2) a) Ertesi gün sanık ve müdafiilerinin taleplerinin alınacağı 27.01.2012 tarihli 214. celsede, sanık Doğu Perinçek söz alarak bu durumu şöyle eleştirmiştir:
“Şimdi, dün Kıskaç’ı dinledik, Gizli Tanığı, Kıskaç’ın söylediklerinde herhangi bir sanığa yönelen bir cürüm atfı, bir fiil, bir eylem yok. 2 saat burada konuştu ve yazıdan okudu. Yazıdan okuduğu çok belliydi. Yani, sözlü olarak tanığın ifade vermesi gerekir. O konuda da ihtar yapılmadı. Yazıdan okudu, herkes onu dinleyince anlar. Gözükmedi de orda, gözükseydi yazıdan okuduğu anlaşılacaktı. Şimdi bütün 2 sayfasına bakıyoruz; Ne söyledi? Türk Silahlı Kuvvetleri on para etmez, rezildir, savaşamaz, edemez, yapamaz, vuramaz, onun karşısında PKK çok daha üstündür. Türk subayları kötüdür, rezil adamlardır
“2 saat biz burada psikolojik harekât metni dinledik ve ben hâkimlerden şunu beklerdim; Burada sen fiiller üzerinde konuş. Doğu Perinçek’i suçla, Doğu Perinçek’in bir fiili varsa onu anlat.

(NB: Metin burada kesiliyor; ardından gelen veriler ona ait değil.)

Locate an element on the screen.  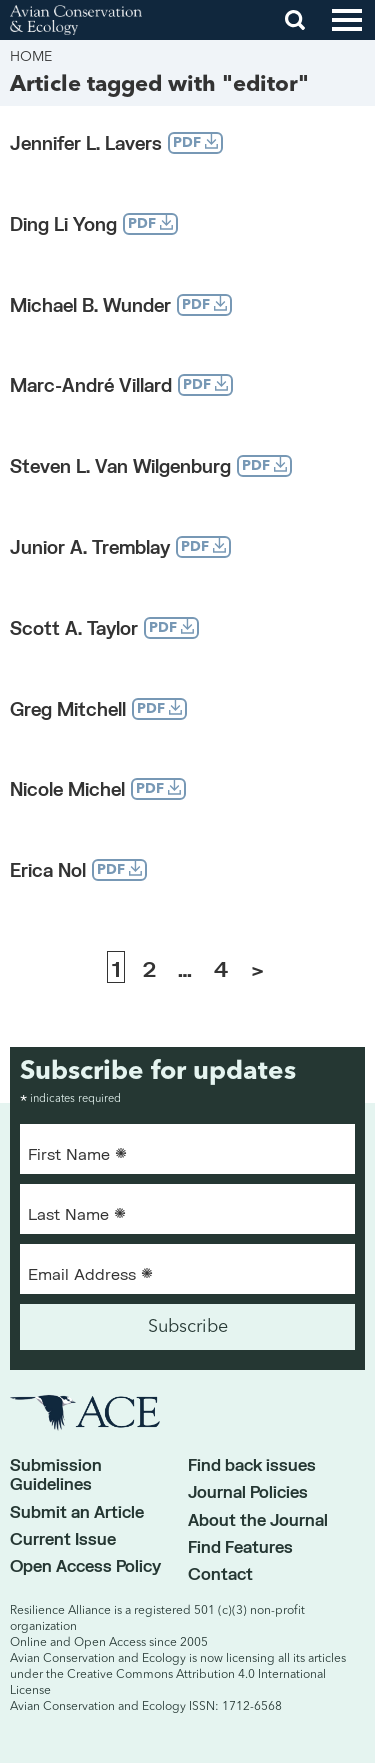 Submit an Article is located at coordinates (77, 1511).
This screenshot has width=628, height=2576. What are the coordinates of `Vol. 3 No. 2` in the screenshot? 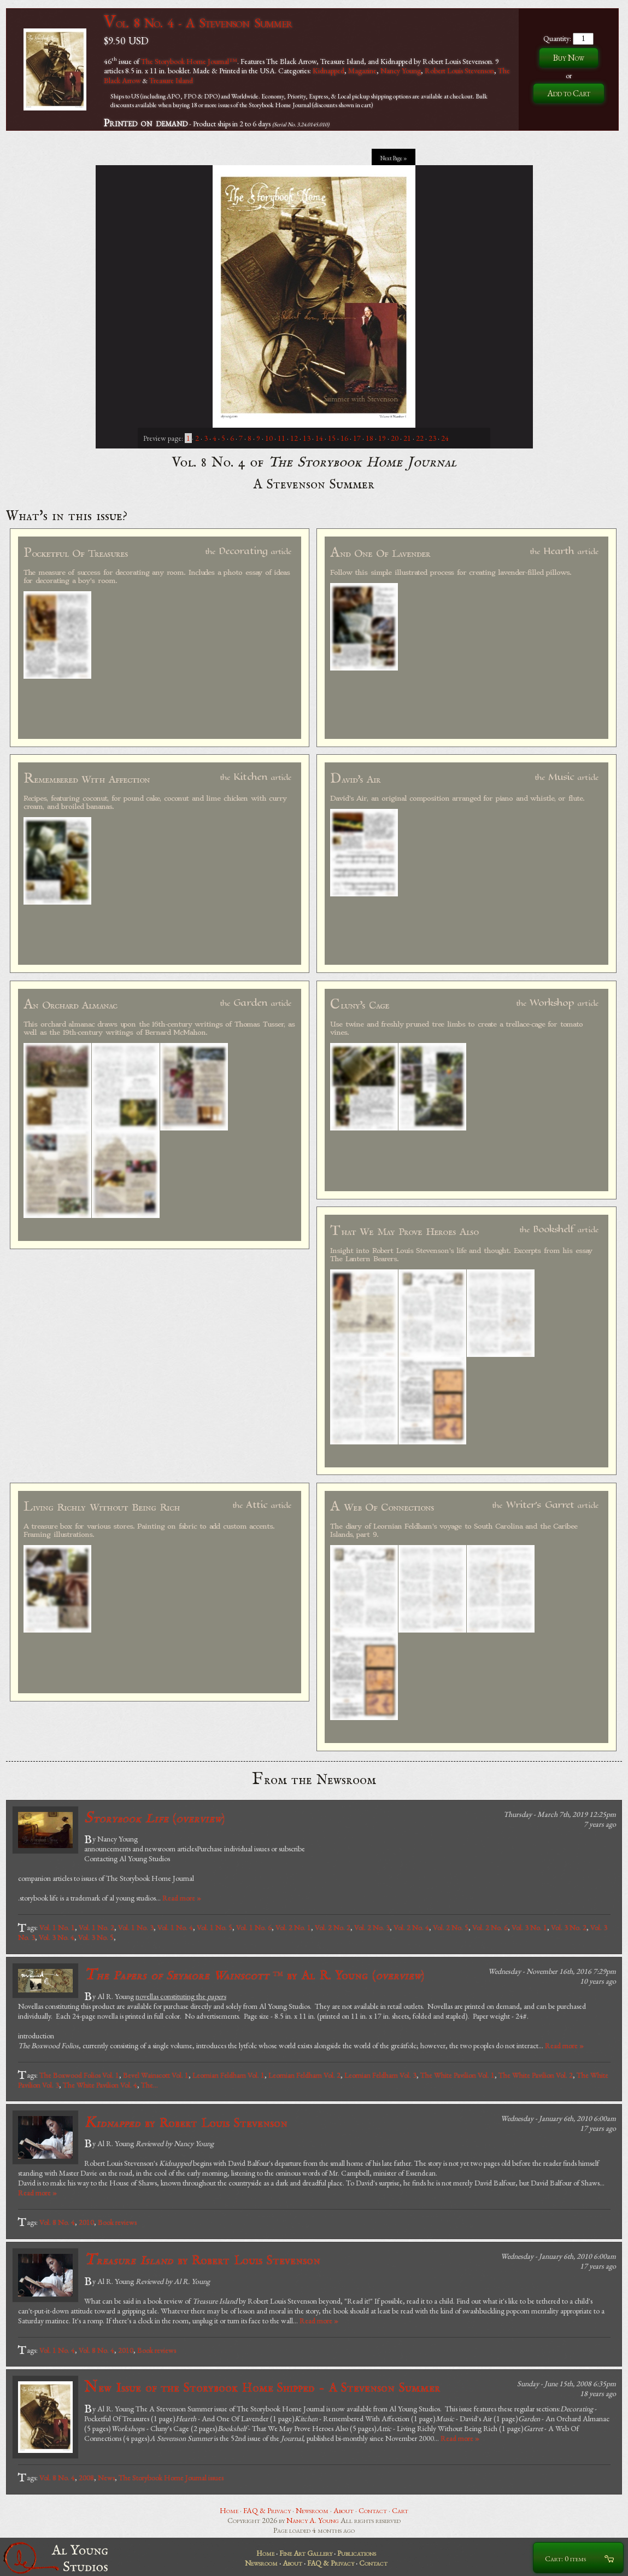 It's located at (568, 1927). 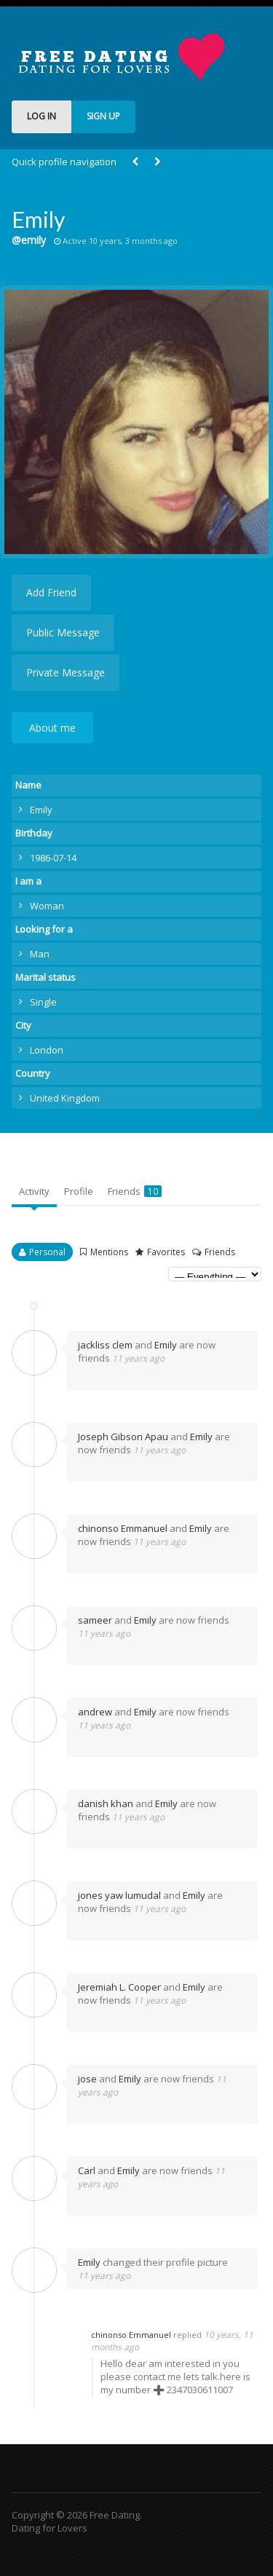  I want to click on andrew, so click(95, 1711).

Ama sen binbaşı kim, yarbay kim, albay bilmem ne, general bilmem neyin ne kadar kötü olduğunu, korkak olduğunu, rezil olduğunu, düşman karşısında kaçtığını, bunların Türkiye’yi savunamayacağını. Bir düşman subayına bu görev verilseydi, Bir psikolojik harekât metni hazırla ve tayyarelerden biz bunu Türk Ordusuna atalım ve Türk Ordusunun moralini bozalım diye bir metin yaz denseydi, böyle bir metin yazamazdı ve burada dinlendi”.
Mahkeme heyeti, bu sözleri nedeniyle Doğu Perinçek’in, “duruşmada disiplinsiz ve düzen bozucu söz ve eylemler”de bulunduğunu ileri sürerek, “mahkemeyi hedef alan söylemlerde bulunduğu” iddiasıyla 16 celse duruşmalara katılmaktan men edilmesine karar vermiştir. (Bkz. 27.01.2012 günlü duruşma tutanağı ve 17.02.2012 tarihli ara kararı)

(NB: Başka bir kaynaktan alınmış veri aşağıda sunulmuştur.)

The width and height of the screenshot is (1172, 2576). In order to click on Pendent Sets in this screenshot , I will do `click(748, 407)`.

b) Yine aynı duruşmada, daha önce 16 celse duruşmalara alınmayan Doğu Perinçek vekili Av. Hasan Basri Özbey, müvekkilinin tahliyesini talep etmek üzere söz aldığında; ekte sunulu duruşma tutanaklarından da anlaşılacağı üzere, Mahkeme başkanı tarafından sıkça sözü kesilerek adeta konuşturulmamıştır.
Tutanaklarda da bellidir: Bir gün önce Türk Ordusu’na sövgüler yağdıran Gizli Tanık “Kıskaç”ın hiç sözünü kesmeyen ve saatlerce dinleyen Mahkeme başkanı, hiçbir yasal dayanağı olmadığı halde 15 dakika ile sınırladığı konuşmayı tam 75 kez kesmiştir.
Bu duruma haklı tepki gösteren Av. Hasan Basri Özbey, yine ekte sunulu 17.02.2012 günlü ara kararıyla dava sonuna kadar (esas hakkındaki son savunmaya kadar) duruşmalara katılmaktan men edilmiştir.
Savunma hakkını hiçe sayan böyle bir uygulama, yargı pratiğimizde yoktur, bildiğimiz kadarıyla ilktir.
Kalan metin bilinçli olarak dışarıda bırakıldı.